-- Dataset follows --

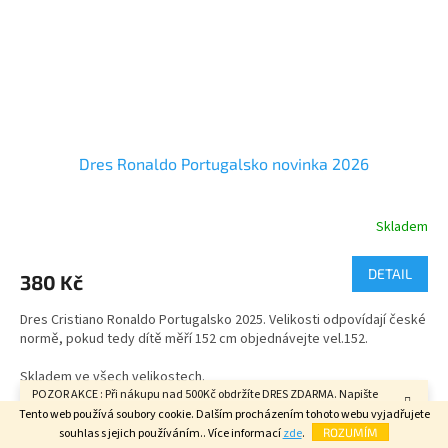
Dres Ronaldo Portugalsko novinka 2026
Skladem
Průměrné
hodnocení
produktu
DETAIL
380 Kč
je
5,0
Dres Cristiano Ronaldo Portugalsko 2025. Velikosti odpovídají české
z
normě, pokud tedy dítě měří 152 cm objednávejte vel.152.
5
hvězdiček.
Skladem ve všech velikostech.
POZOR AKCE : Při nákupu nad 500Kč obdržíte DRES ZDARMA. Napište
velikost do poznámky v závěrečném kroku objednávky. FAJN DEN.
Dětské velikosti - 116 až 164cm
XL
XXL
M
L
116
122
128
134
140
146
152
1
Tento web používá soubory cookie. Dalším procházením tohoto webu vyjadřujete
souhlas s jejich používáním.. Více informací
zde
.
ROZUMÍM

-- Dataset concluded --

How to complete this task.
Filter the data for the string "Portugalsko". Copy each matching line.

Reply to the exercise.
Dres Ronaldo Portugalsko novinka 2026
Dres Cristiano Ronaldo Portugalsko 2025. Velikosti odpovídají české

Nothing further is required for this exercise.